The broker-dealer, which works with almost 16,500 independent-contractor brokers who are the core of its earnings engine, has two teams lined up to join a “premium” channel that LPL began marketing in the fall to wirehouse brokers, Chief Executive Dan Arnold said on the firm’s fourth-quarter earnings call Thursday evening.
“After bringing it to market in the third quarter it’s been well received,” he said. “We are encouraged by our growing pipeline of interested advisors.”
Arnold said LPL plans to roll out two other affiliation models later this year, including one in the second quarter and one later this year, without providing details. One is an employee channel created by LPL’s purchase of the 33-advisor Allen & Company of Florida broker-dealer last August. Arnold said LPL is also creating an offering for independent registered investment advisers who are 100% fee-based, as opposed to the hybrid brokerage-advisory practices of most of its sales force.
“Our whole mantra is we have to meet them where they are in the evolution of their practices,” Arnold said.
LPL’s multi-channel strategy is a mirror image of some conventional firms that have been expanding through independent channels. Raymond James Financial Services and Wells Fargo Advisors offer independent contractor and RIA channels to supplement their flagship private wealth offices.
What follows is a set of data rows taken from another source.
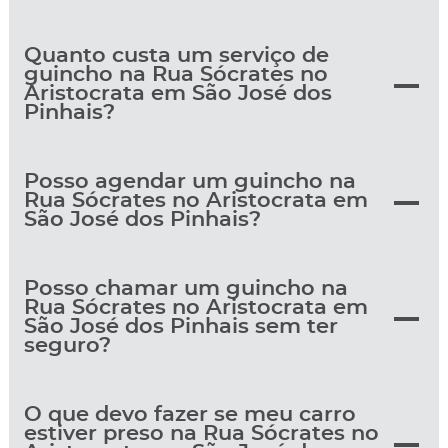
Quanto custa um serviço de
guincho na Rua Sócrates no
Aristocrata em São José dos
Pinhais?
Posso agendar um guincho na
Rua Sócrates no Aristocrata em
São José dos Pinhais?
Posso chamar um guincho na
Rua Sócrates no Aristocrata em
São José dos Pinhais sem ter
seguro?
O que devo fazer se meu carro
estiver preso na Rua Sócrates no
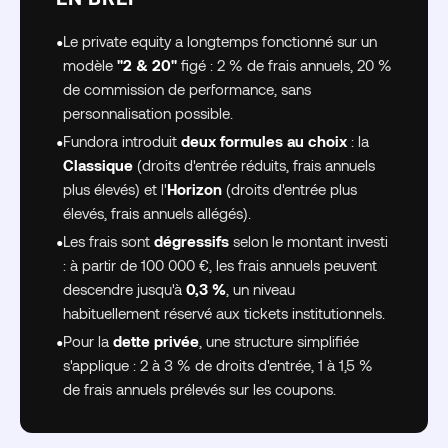
•
Le private equity a longtemps fonctionné sur un
modèle
"2 & 20"
figé : 2 % de frais annuels, 20 %
de commission de performance, sans
personnalisation possible.
•
Fundora introduit
deux formules au choix
: la
Classique
(droits d'entrée réduits, frais annuels
plus élevés) et l'
Horizon
(droits d'entrée plus
élevés, frais annuels allégés).
•
Les frais sont
dégressifs
selon le montant investi
: à partir de 100 000 €, les frais annuels peuvent
descendre jusqu'à
0,3 %
, un niveau
habituellement réservé aux tickets institutionnels.
•
Pour la
dette privée
, une structure simplifiée
s'applique : 2 à 3 % de droits d'entrée, 1 à 1,5 %
de frais annuels prélevés sur les coupons.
Oppenheimer & Co., the much smaller New York-based regional firm, has said in regulatory filings that it is considering an independent channel.
“As we look ahead, we believe enhanced performance in our traditional markets, combined with new affiliation models, can drive our recruiting results over time,” Arnold said after LPL reported a 2% jump in its sales force during the fourth quarter as it added a net 115 brokers.
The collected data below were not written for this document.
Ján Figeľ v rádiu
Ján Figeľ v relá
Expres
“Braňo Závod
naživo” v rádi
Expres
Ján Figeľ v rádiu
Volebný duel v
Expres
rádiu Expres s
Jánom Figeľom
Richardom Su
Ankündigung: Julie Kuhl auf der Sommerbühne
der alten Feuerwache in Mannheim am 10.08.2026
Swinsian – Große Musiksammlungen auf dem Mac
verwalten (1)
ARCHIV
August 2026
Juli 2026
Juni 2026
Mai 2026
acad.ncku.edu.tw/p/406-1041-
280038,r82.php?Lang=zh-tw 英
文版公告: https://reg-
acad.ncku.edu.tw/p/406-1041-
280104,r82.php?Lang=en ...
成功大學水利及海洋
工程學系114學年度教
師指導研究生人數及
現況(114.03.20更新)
Independent contractors retain roughly twice the fees and commissions paid by their customers as do employee brokers, but pay for their overhead and most of the operational services provided by their broker-dealers. The higher payouts that can reach over 90% of revenue brokers collect create a challenge for independent firms, and an ongoing effort to generate volume through recruiting.
LPL ended 2019 with 16,464 advisors, up 355 from 12 months earlier. The new brokers had overseen $35 billion under their former affiliations, a record potential asset-build for LPL, which recruited advisors with $32.9 billion of client assets in 2018. (The firm added 554 brokers, gross, last year, but the net number was impacted by the departure of Independent Financial Partners, a Florida affiliate that set up as its own broker-dealer last May,)
LPL’s fourth-quarter net income rose 5% from the previous year to $127 million, and revenue jumped 10% to $1.45 billion, the company reported. Its expenses were up 11% to $1.25 billion, driven by a 12% rise in compensation and benefits costs.
The amount of “transition assistance,” or recruiting bonuses, that amortized during the quarter rose 23% to $26.1 million in the quarter.
LPL chief financial officer Matt Audette said on the call that LPL has not changed its deal, which typically is based on forgivable loans amortizing over five years, but is absorbing higher expenses because of recruiting volume.
The company added a net $8.8 billion in net new assets in the fourth quarter, up from $5.9 billion a year ago. Its total customer assets under management rose 22% to $764.4 billion from $629.1 billion at the end of 2018.
The average LPL broker generated $246,000 in annualized revenue in the fourth quarter, up 5% from the 2018 quarter. That is well below the million-dollar-plus averages that wirehouses such as Morgan Stanley, Merrill Lynch and UBS Wealth Management report, and also trails the $664,000 average that Ameriprise reported for its mix of independent- and employee-channel brokers this week.